Want to Keep AI From Sharing Secrets? Train It Yourself

On 11 March 2023, Samsung’s Device Solutions division permitted employee use of ChatGPT. Problems ensued. A report in The Economist Korea, published less than three weeks later, identified three cases of “data leakage.” Two engineers used ChatGPT to troubleshoot confidential code, and an executive used it for a transcript of a meeting. Samsung changed course, banning employee use, not of just ChatGPT but of all external generative AI.

Samsung’s situation illustrates a problem facing anyone who uses third-party generative AI tools based on a large language model (LLM). The most powerful AI tools can ingest large chunks of text and quickly produce useful results, but this feature can easily lead to data leaks.
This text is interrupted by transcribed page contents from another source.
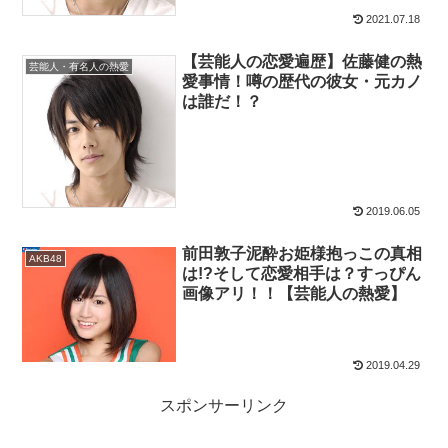
2021.07.18
【芸能人の恋愛遍歴】佐藤健の熱
芸能人・有名人の熱愛
愛事情！噂の歴代の彼女・元カノ
は誰だ！？
2019.06.05
前田敦子泥酔お姫様抱っこの真相
AKB48
は!?そして恋愛相手は？すっぴん
画像アリ！！【芸能人の熱愛】
2019.04.29
スポンサーリンク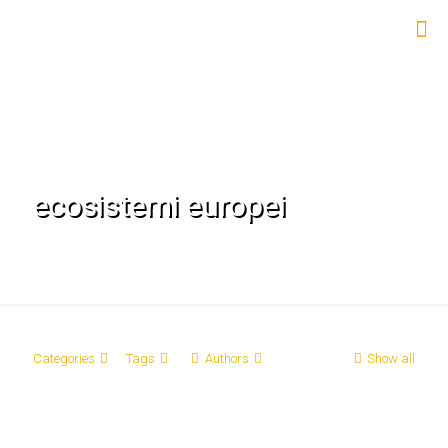
ecosistemi europei
Categories
Tags
Authors
Show all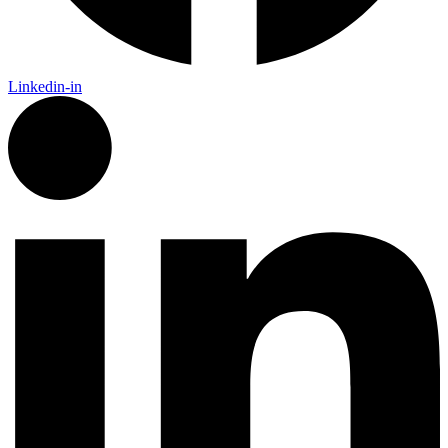
Linkedin-in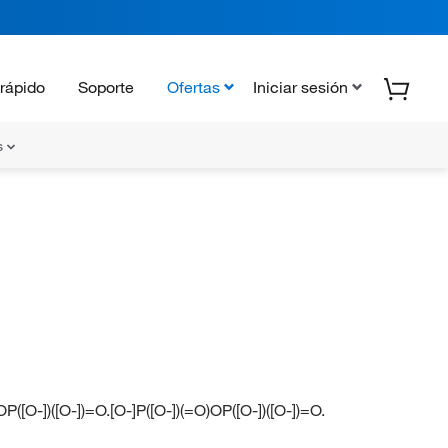
rápido
Soporte
Ofertas
Iniciar sesión
s
OP([O-])([O-])=O.[O-]P([O-])(=O)OP([O-])([O-])=O.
“That might be fine for personal use, but what about corporate use? […] You can’t just send all of your data to OpenAI, to their servers,” says Taleb Alashkar, chief technology officer of the computer vision company AlgoFace and MIT Research Affiliate.

Naïve AI users hand over private data

Generative AI’s data privacy issues boil down to two key concerns.

AI is bound by the same privacy regulations as other technology. Italy’s temporary ban of ChatGPT occurred after a security incident in March 2023 that let users see the chat histories of other users. This problem could affect any technology that stores user data. Italy lifted its ban after OpenAI added features to give users more control over how their data is stored and used.

But AI faces other unique challenges. Generative AI models aren’t designed to reproduce training data and are generally incapable of doing so in any specific instance, but it’s not impossible. A paper titled “Extracting Training Data from Diffusion Models,” published in January 2023, describes how Stable Diffusion can generate images similar to images in the training data. The Doe vs. GitHub lawsuit includes examples of code generated by Github Copilot, a tool powered by an LLM from OpenAI, that match code found in training data.

A photograph of a woman named Ann Graham Lotz next to an AI-generated image of Ann Graham Lotz created with Stable Diffusion. The comparison shows that the AI generator image is significantly similar to the original image, which was included in the AI model's training data. Researchers discovered that Stable Diffusion can sometimes produce images similar to its training data. Extracting Training Data from Diffusion Models

This leads to fears that generative AI controlled by a third party could unintentionally leak sensitive data, either in part or in whole. Some generative AI tools, including ChatGPT, worsen this fear by including user data in their training set. Organizations concerned about data privacy are left with little choice but to bar its use.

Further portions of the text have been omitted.